Additionally, it could be that the probability of the constants being the way they are is lower than the probability of the existence of a supernatural creator. That would make our existence unlikely, but a naturalistic explanation more likely than that of a creator, which means it was just a lucky roll of the dice.

The final part of this set of arguments (and I promise this’ll be short) is that the universe must contain life, else it would not exist. Well, that’s just a lie. The universe would still exist if there was no life in it, it would just go unobserved.

So I think I’ve made a pretty strong case. Sorry about that.

The Nature of Faith

October 20, 2008

I know I’ve already done a few pieces on the issue of faith, but it’s come up a few times recently at the ECG and at Student Alpha, and I want to address a couple of specific claims.

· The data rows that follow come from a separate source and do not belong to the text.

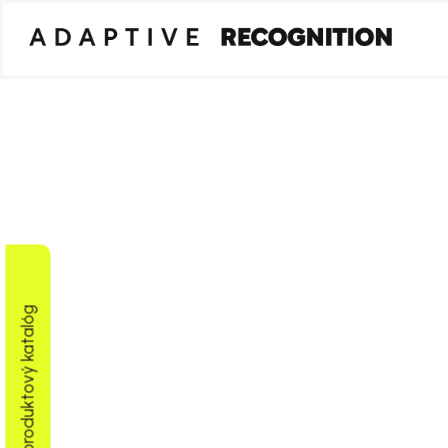
Stiahnuť produktový katalóg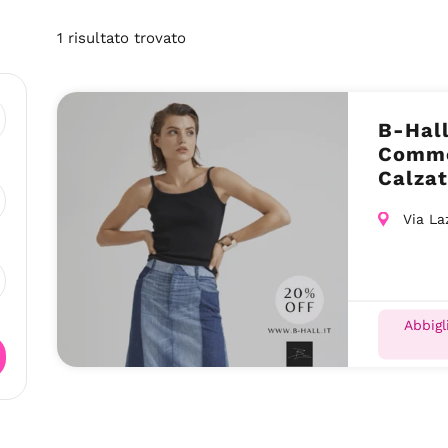
1
risultato
trovato
B-Hall
Comme
Calzat
Sant’E
Via La
Abbigl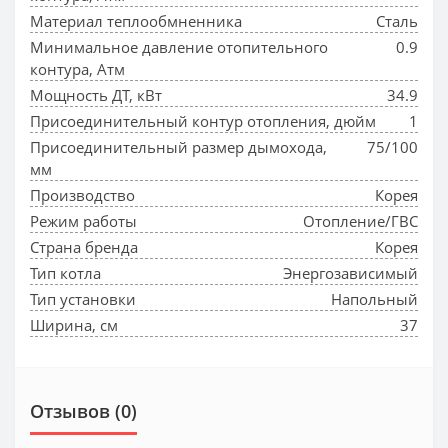
Материал теплообмненника
Сталь
Минимальное давление отопительного
0.9
контура, Атм
Мощность ДТ, кВт
34.9
Присоединительный контур отопления, дюйм
1
Присоединительный размер дымохода,
75/100
мм
Производство
Корея
Режим работы
Отопление/ГВС
Страна бренда
Корея
Тип котла
Энергозависимый
Тип установки
Напольный
Ширина, см
37
Отзывов (0)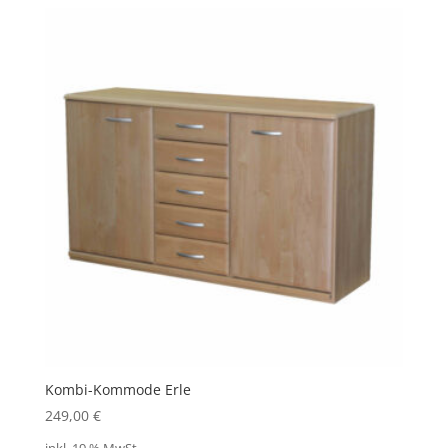
Kombi-Kommode Erle
249,00
€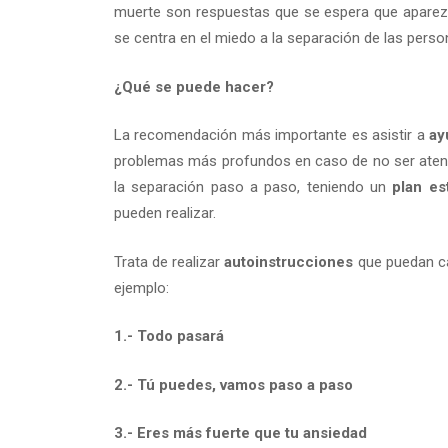
muerte son respuestas que se espera que aparezc
se centra en el miedo a la separación de las pers
¿Qué se puede hacer?
La recomendación más importante es asistir a
ay
problemas más profundos en caso de no ser atend
la separación paso a paso, teniendo un
plan es
pueden realizar.
Trata de realizar
autoinstrucciones
que puedan ca
ejemplo:
1.- Todo pasará
2.- Tú puedes, vamos paso a paso
3.- Eres más fuerte que tu ansiedad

Firstly, at Alpha they were saying that we use faith for everything. Sitting on a chair, for example, you don’t know if it’s going to support your weight but you put your faith in it. I later said in the discussion that it’s a totally different kind of faith. From experience you know that most chairs do support your weight because that’s what they’re designed to do. So even though it’s not 100% certain that it won’t collapse, you can be fairly sure. Someone gave the other example that you put faith in all kinds of experts who say things about which we have little to no idea, such as your doctor’s medical advice, but again this isn’t blind faith. Scientists and even just academics in general go through a lot in the way of peer review to get their work published, as I’m sure Tim over at the Friendly Humanist will testify. The faith that you put in these kinds of everyday things is also not unfounded, it is again based on experience. You can’t really say the same about religious faith. So just because we sometimes use the same word to describe it, doesn’t make it the same thing.

It was said at the ECG that you must put faith in any account of the origin of the universe and that God is one of those accounts. Particular attention was drawn to people believing in the multiverse theory in spite of the lack of evidence, and that this is no different to faith in God. I have a couple of points to make about this.

1. Belief in the multiverse theory is not totally unfounded, it is to a small degree based on experience. We live in one universe, why could there not be other ones like it? Similarly there’s no reason to suggest the Universe could have existed forever, why does it have to be a beginning?

2. As I’ve said about a gazillion times, I have no problem with the deist idea of God as the first cause, or the idea of Spinaza’s God; it’s just as valid as any other origins theory. But this is totally different to the personal Christian God that the people at the ECG were talking about. It is not a case of accepting all or nothing.

There’s also the issue that I don’t put faith in things that are really important. I wouldn’t advocate the use of faith in something so important as whether to worship God every day of my life or not, or what to believe on certain contentious moral issues that have an effect on everyone. That I leave to reason, as I think we all should.